BEGIN STUDY MATERIAL
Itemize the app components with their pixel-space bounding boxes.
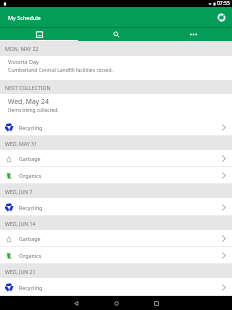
- staticText: WED, MAY 31: [5, 140, 37, 147]
- staticText: Garbage: [19, 155, 41, 162]
- button[interactable]: Home: [96, 296, 136, 310]
- staticText: WED, JUN 7: [5, 188, 33, 195]
- button[interactable]: More: [155, 27, 232, 41]
- staticText: 07:55: [217, 0, 230, 7]
- button[interactable]: Organics: [0, 167, 232, 184]
- staticText: Recycling: [19, 284, 43, 291]
- staticText: NEXT COLLECTION: [5, 84, 51, 91]
- staticText: Recycling: [19, 124, 43, 131]
- staticText: WED, JUN 21: [5, 268, 36, 275]
- staticText: My Schedule: [8, 14, 41, 21]
- button[interactable]: Garbage: [0, 230, 232, 247]
- staticText: Garbage: [19, 235, 41, 242]
- staticText: Items being collected:: [8, 107, 59, 114]
- button[interactable]: Search: [78, 27, 155, 41]
- staticText: Victoria Day: [8, 58, 39, 65]
- staticText: Recycling: [19, 204, 43, 211]
- staticText: Wed, May 24: [8, 97, 49, 106]
- button[interactable]: Recent apps: [136, 296, 176, 310]
- button[interactable]: Recycling: [0, 278, 232, 296]
- button[interactable]: Back: [56, 296, 96, 310]
- button[interactable]: Garbage: [0, 150, 232, 167]
- button[interactable]: Schedule: [0, 27, 78, 41]
- button[interactable]: Recycling: [0, 198, 232, 216]
- staticText: MON, MAY 22: [5, 45, 39, 52]
- staticText: Organics: [19, 252, 42, 259]
- staticText: Organics: [19, 172, 42, 179]
- button[interactable]: Organics: [0, 247, 232, 264]
- staticText: Cumberland Central Landfill facilities c…: [8, 67, 113, 74]
- staticText: WED, JUN 14: [5, 220, 36, 227]
- button[interactable]: Recycling: [0, 118, 232, 136]
- button[interactable]: Refresh: [215, 11, 228, 24]
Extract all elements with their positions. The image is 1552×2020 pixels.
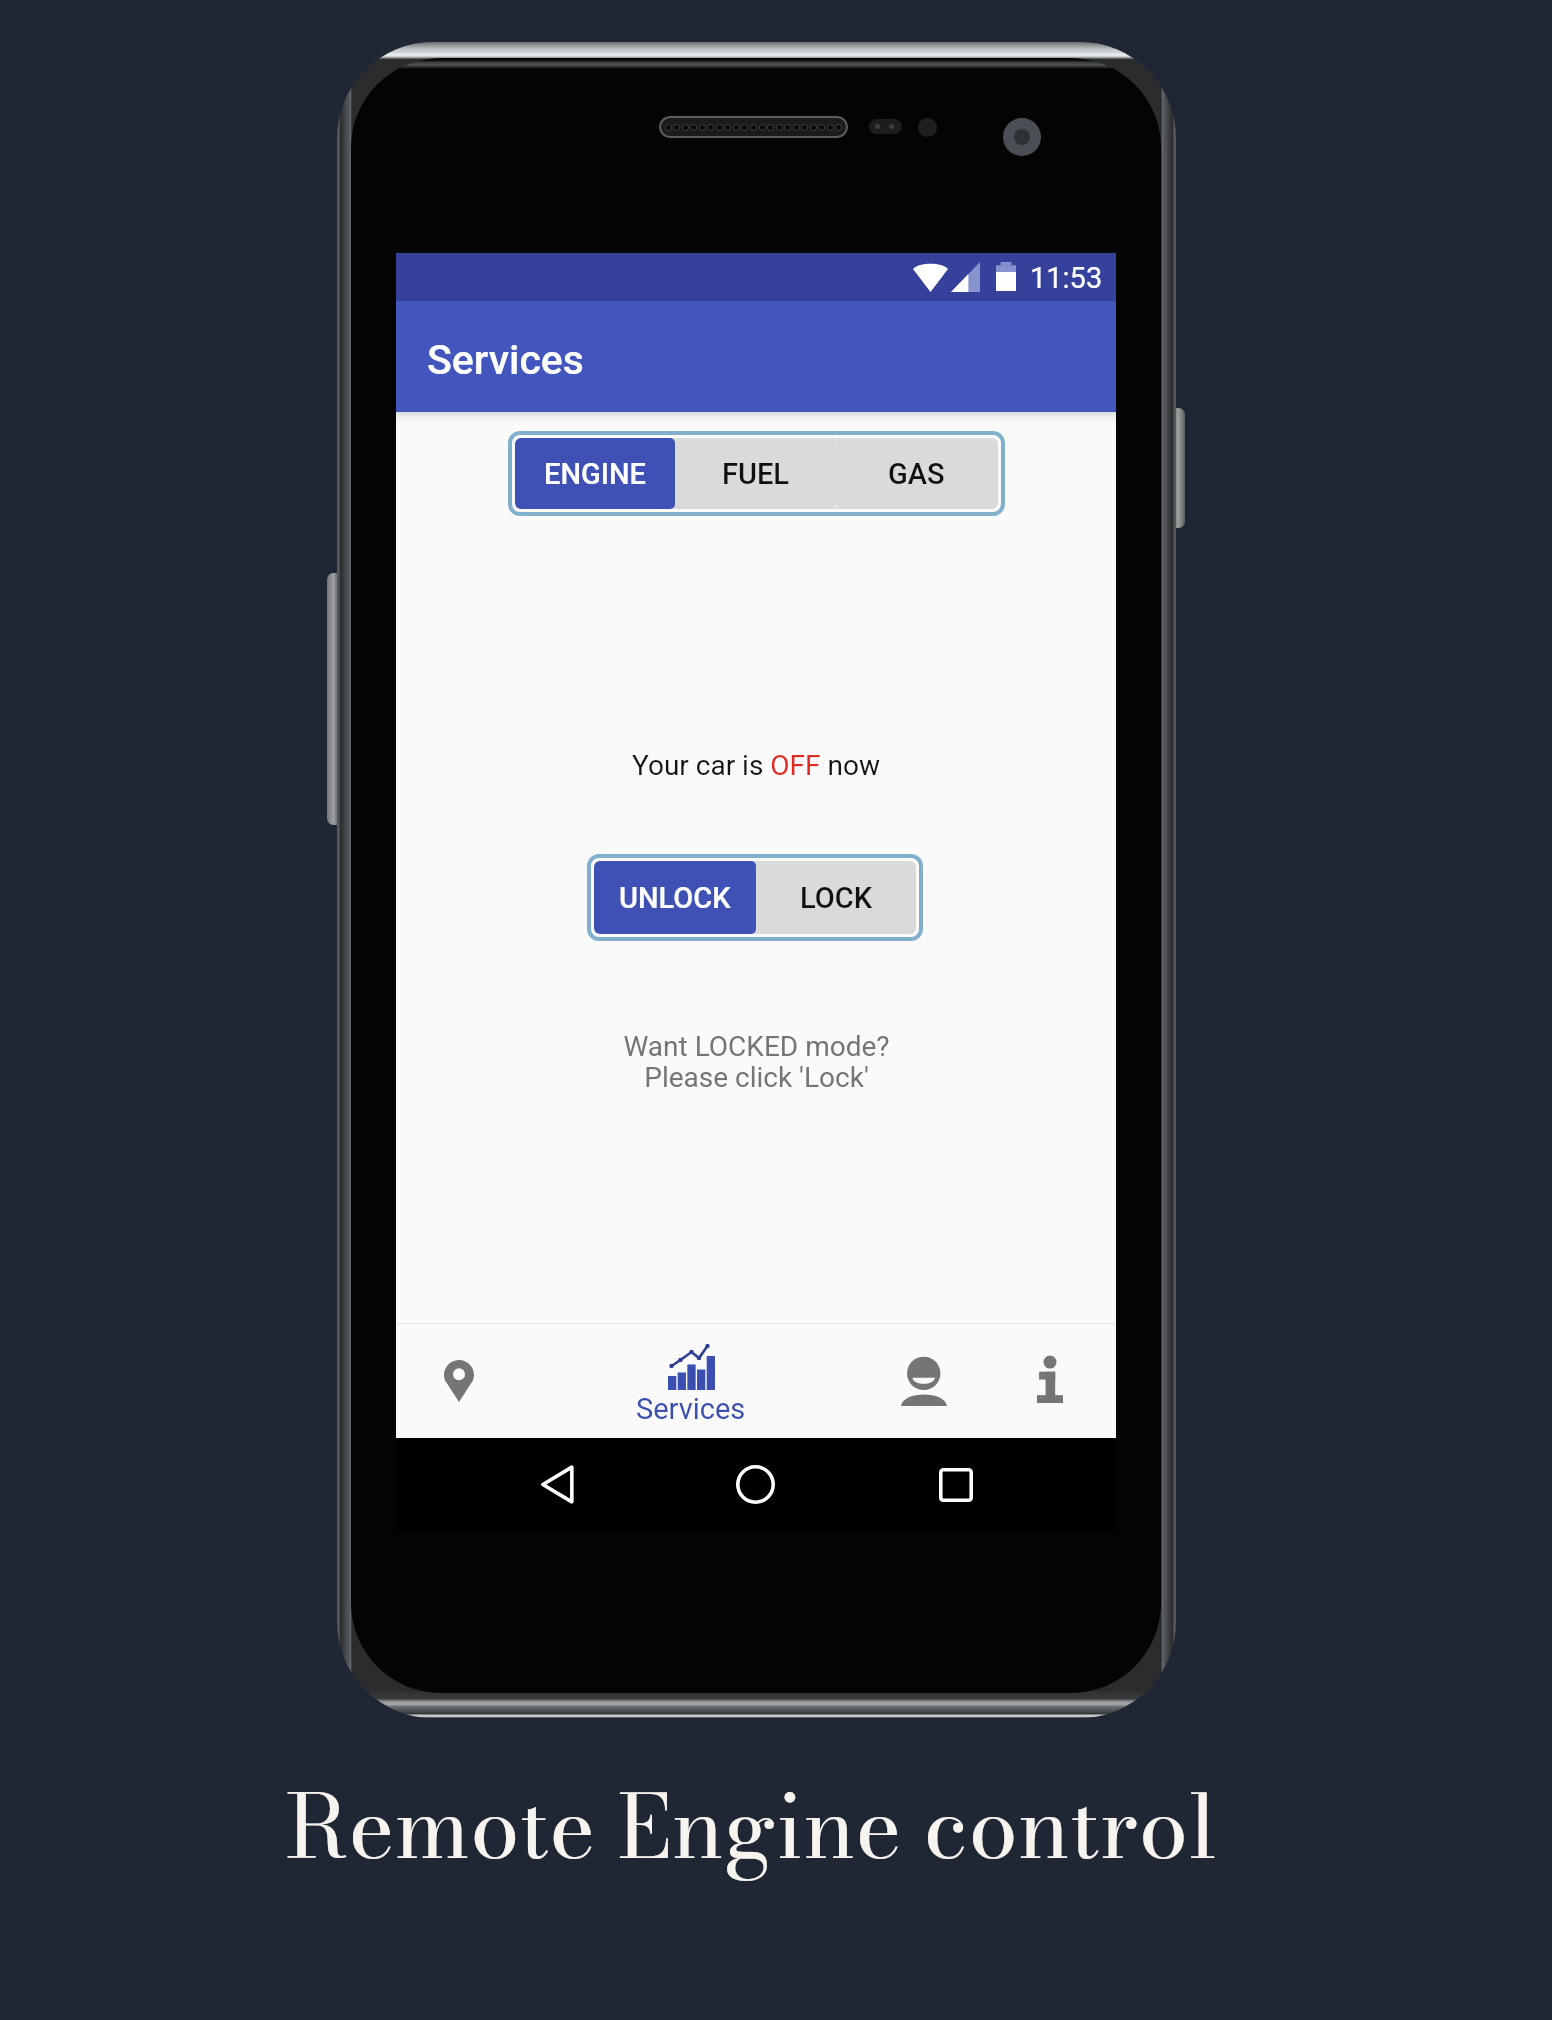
staticText: Your car is OFF now xyxy=(632,749,880,782)
staticText: Want LOCKED mode? Please click 'Lock' xyxy=(623,1030,890,1093)
button[interactable]: Back xyxy=(492,1438,622,1531)
button[interactable]: Location xyxy=(418,1338,500,1424)
staticText: FUEL xyxy=(722,457,789,491)
button[interactable]: Info xyxy=(1012,1336,1088,1424)
button[interactable]: Profile xyxy=(880,1334,968,1426)
staticText: ENGINE xyxy=(544,457,646,491)
staticText: Remote Engine control xyxy=(285,1759,1218,1893)
button[interactable]: Recents xyxy=(891,1438,1021,1531)
staticText: UNLOCK xyxy=(619,881,731,915)
button[interactable]: Services xyxy=(611,1330,771,1434)
button[interactable]: LOCK xyxy=(756,861,916,934)
button[interactable]: ENGINE xyxy=(515,438,675,509)
staticText: GAS xyxy=(888,457,945,491)
staticText: Services xyxy=(427,336,584,384)
button[interactable]: FUEL xyxy=(675,438,836,509)
button[interactable]: UNLOCK xyxy=(594,861,756,934)
button[interactable]: Home xyxy=(690,1438,820,1531)
staticText: LOCK xyxy=(800,881,872,915)
staticText: 11:53 xyxy=(1030,261,1103,295)
button[interactable]: GAS xyxy=(836,438,997,509)
staticText: Services xyxy=(636,1392,746,1426)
END STUDY MATERIAL
WHAT IS EXPECTED: Restate the data above exactly, stripping out each image.

PROBLEM SOLUTION:
Itemize the app components with their pixel-space bounding boxes.
- staticText: WED, MAY 31: [5, 140, 37, 147]
- staticText: Garbage: [19, 155, 41, 162]
- button[interactable]: Home: [96, 296, 136, 310]
- staticText: WED, JUN 7: [5, 188, 33, 195]
- button[interactable]: More: [155, 27, 232, 41]
- staticText: 07:55: [217, 0, 230, 7]
- button[interactable]: Organics: [0, 167, 232, 184]
- staticText: Recycling: [19, 284, 43, 291]
- staticText: NEXT COLLECTION: [5, 84, 51, 91]
- staticText: Recycling: [19, 124, 43, 131]
- staticText: WED, JUN 21: [5, 268, 36, 275]
- staticText: My Schedule: [8, 14, 41, 21]
- button[interactable]: Garbage: [0, 230, 232, 247]
- staticText: Garbage: [19, 235, 41, 242]
- staticText: Items being collected:: [8, 107, 59, 114]
- button[interactable]: Search: [78, 27, 155, 41]
- staticText: Victoria Day: [8, 58, 39, 65]
- staticText: Recycling: [19, 204, 43, 211]
- staticText: Wed, May 24: [8, 97, 49, 106]
- button[interactable]: Recent apps: [136, 296, 176, 310]
- button[interactable]: Recycling: [0, 278, 232, 296]
- button[interactable]: Back: [56, 296, 96, 310]
- button[interactable]: Garbage: [0, 150, 232, 167]
- button[interactable]: Schedule: [0, 27, 78, 41]
- button[interactable]: Recycling: [0, 198, 232, 216]
- staticText: MON, MAY 22: [5, 45, 39, 52]
- staticText: Organics: [19, 252, 42, 259]
- staticText: Organics: [19, 172, 42, 179]
- button[interactable]: Organics: [0, 247, 232, 264]
- staticText: Cumberland Central Landfill facilities c…: [8, 67, 113, 74]
- staticText: WED, JUN 14: [5, 220, 36, 227]
- button[interactable]: Recycling: [0, 118, 232, 136]
- button[interactable]: Refresh: [215, 11, 228, 24]
Extract all elements with their positions. The image is 1552×2020 pixels.
staticText: Your car is OFF now xyxy=(632,749,880,782)
staticText: Want LOCKED mode? Please click 'Lock' xyxy=(623,1030,890,1093)
button[interactable]: Back xyxy=(492,1438,622,1531)
button[interactable]: Location xyxy=(418,1338,500,1424)
staticText: FUEL xyxy=(722,457,789,491)
button[interactable]: Info xyxy=(1012,1336,1088,1424)
button[interactable]: Profile xyxy=(880,1334,968,1426)
staticText: ENGINE xyxy=(544,457,646,491)
staticText: Remote Engine control xyxy=(285,1759,1218,1893)
button[interactable]: Recents xyxy=(891,1438,1021,1531)
staticText: UNLOCK xyxy=(619,881,731,915)
button[interactable]: Services xyxy=(611,1330,771,1434)
button[interactable]: LOCK xyxy=(756,861,916,934)
button[interactable]: ENGINE xyxy=(515,438,675,509)
staticText: GAS xyxy=(888,457,945,491)
staticText: Services xyxy=(427,336,584,384)
button[interactable]: FUEL xyxy=(675,438,836,509)
button[interactable]: UNLOCK xyxy=(594,861,756,934)
button[interactable]: Home xyxy=(690,1438,820,1531)
staticText: LOCK xyxy=(800,881,872,915)
staticText: 11:53 xyxy=(1030,261,1103,295)
button[interactable]: GAS xyxy=(836,438,997,509)
staticText: Services xyxy=(636,1392,746,1426)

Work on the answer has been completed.